Mr. Abad, have you finished with your questions? Abad José: Yeah. Just to make sure, I mean, is there anything actually material that we should expect over the coming next three months based on your discussion with a supervisor to complement actually the APS scheme?
Sorry, to…? Abad José: Is there any other systemic solution on the table that could become material over the coming quarters that could complement actually the APS scheme?
Well, we know that there is an exchange of use, but we're not part of that discussion. Abad José: Okay.
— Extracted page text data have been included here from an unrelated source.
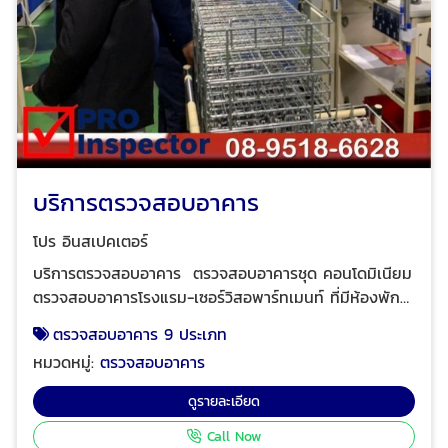
บริการตรวจสอบอาคาร
โปร อินสเปคเตอร์
บริการตรวจสอบอาคาร ตรวจสอบอาคารชุด คอนโดมิเนียม
ตรวจสอบอาคารโรงแรม-เซอร์วิสอพาร์ทเมนท์ ที่มีห้องพัก
ตั้งแต่ 80 ห้องขึ้นไปต่ออาคาร ตรวจสอบอาคารสูงสำหรับ
ตรวจสอบอาคาร 9 ประเภท
เช่าสำนักงาน ตรวจสอบอาคารโรงพยาบาลขนาดใหญ่ ตรวจ
หมวดหมู่:
ตรวจสอบอาคาร
สอบอาคารสูง อาคารเรียนมหาวิทยาลัย ตรวจสอบสถาน
บริการ อาคารศูนย์การค้าขนาดใหญ่ บริการตรวจสอบ
ดูรายละเอียด
อาคารตามที่กฎหมายกำหนดโดยวิศวกรผู้ชำนาญการพร้อม
Call Now
ออกรายงานรับรองการใช้งานอาคารข้อเสนอแนะในการ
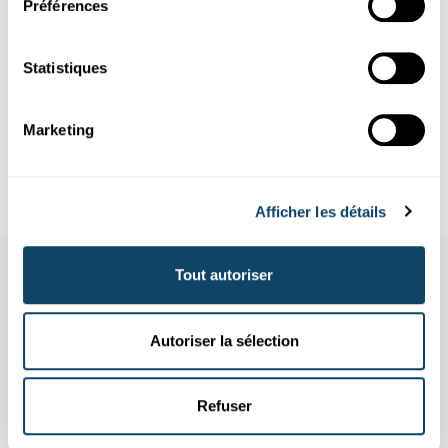
Préférences
Foto
© Ministère de l'économie
Statistiques
Infobox
Marketing
Plus d'infos sur le projet Space Resources
Afficher les détails
Tout autoriser
Autoriser la sélection
Refuser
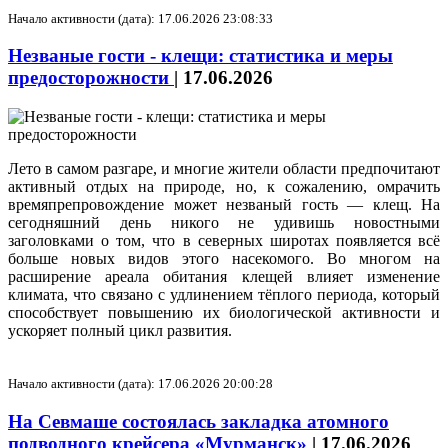
Начало активности (дата): 17.06.2026 23:08:33
Незваные гости - клещи: статистика и меры
предосторожности
|
17.06.2026
Лето в самом разгаре, и многие жители области предпочитают
активный отдых на природе, но, к сожалению, омрачить
времяпрепровождение может незваный гость — клещ. На
сегодняшний день никого не удивишь новостными
заголовками о том, что в северных широтах появляется всё
больше новых видов этого насекомого. Во многом на
расширение ареала обитания клещей влияет изменение
климата, что связано с удлинением тёплого периода, который
способствует повышению их биологической активности и
ускоряет полный цикл развития.
Начало активности (дата): 17.06.2026 20:00:28
На Севмаше состоялась закладка атомного
подводного крейсера «Мурманск»
|
17.06.2026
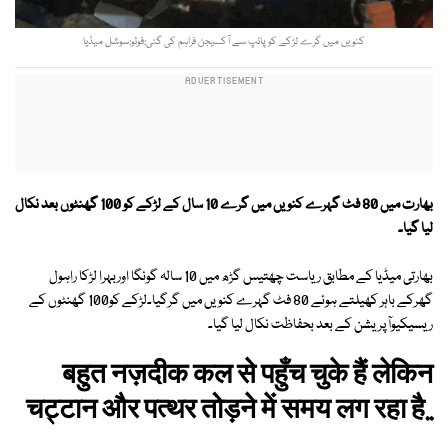
کنویں میں گرے لڑکے کو پائپ سے آکسیجن فراہم کی گئی:فوٹو:سوشل میڈیا
بھارت میں 80 فٹ گہرے کنویں میں گرے 10 سال کے لڑکے کو 100 گھنٹوں بعد نکال
لیا گیا۔
بھارتی میڈیا کے مطابق ریاست چھتیس گڑھ میں 10 سالہ گونگا اوربہرا لڑکا راہول
گھرکے باہر کھیلتے ہوئے 80 فٹ گہرے کنویں میں گرگیا۔لڑکے کو100 گھنٹوں کے
ریسیکیوآپریشن کے بعد بحفاظت نکال لیا گیا۔
बहुत नज़दीक कल से पहुँच चुके हैं लेकिन
चट्टान और पत्थर तोड़ने में समय लग रहा है..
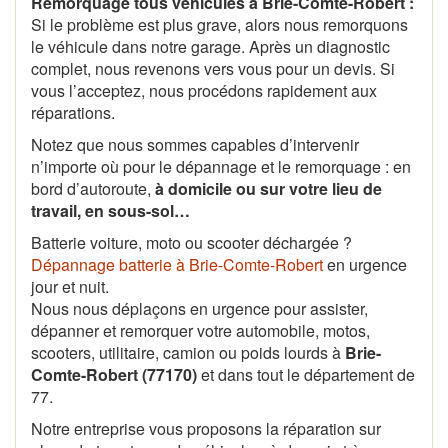
Remorquage tous véhicules à Brie-Comte-Robert :
Si le problème est plus grave, alors nous remorquons
le véhicule dans notre garage. Après un diagnostic
complet, nous revenons vers vous pour un devis. Si
vous l’acceptez, nous procédons rapidement aux
réparations.
Notez que nous sommes capables d’intervenir
n’importe où pour le dépannage et le remorquage : en
bord d’autoroute,
à domicile ou sur votre lieu de
travail, en sous-sol…
Batterie voiture, moto ou scooter déchargée ?
Dépannage batterie à Brie-Comte-Robert
en urgence
jour et nuit.
Nous nous déplaçons en urgence pour assister,
dépanner et remorquer votre automobile, motos,
scooters, utilitaire, camion ou poids lourds à
Brie-
Comte-Robert (77170)
et dans tout le département de
77.
Notre entreprise vous proposons la réparation sur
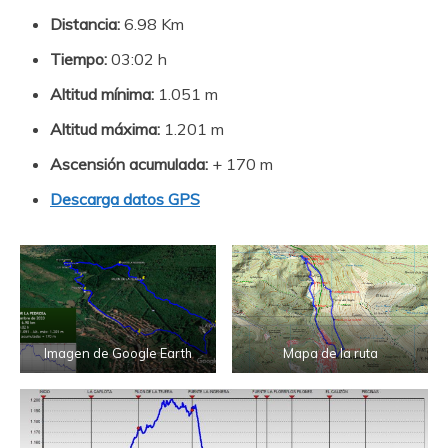
Distancia:
6.98 Km
Tiempo:
03:02 h
Altitud mínima:
1.051 m
Altitud máxima:
1.201 m
Ascensión acumulada:
+ 170 m
Descarga datos GPS
Imagen de Google Earth
Mapa de la ruta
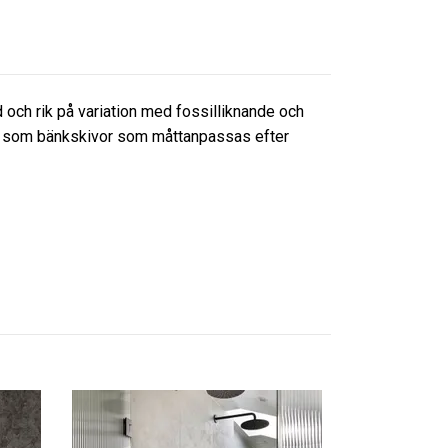
d och rik på variation med fossilliknande och
samt som bänkskivor som måttanpassas efter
Thank you.
[Operator Instructions] Ladies and gentlemen, there are no further questions at this time. I will now turn the conference over to management for any closing comments. Thank you.
Well, thank you very much for participating in our first quarter results. Thank you all for not just for your participation, but also for your active engagement in the Q&A session. And we are indeed looking forward to speaking to you again with presenting our first half results in August. Thank you very much.
Ladies and gentlemen, the conference is now concluded and you may disconnect your telephone. Thank you for calling. Have a pleasant evening.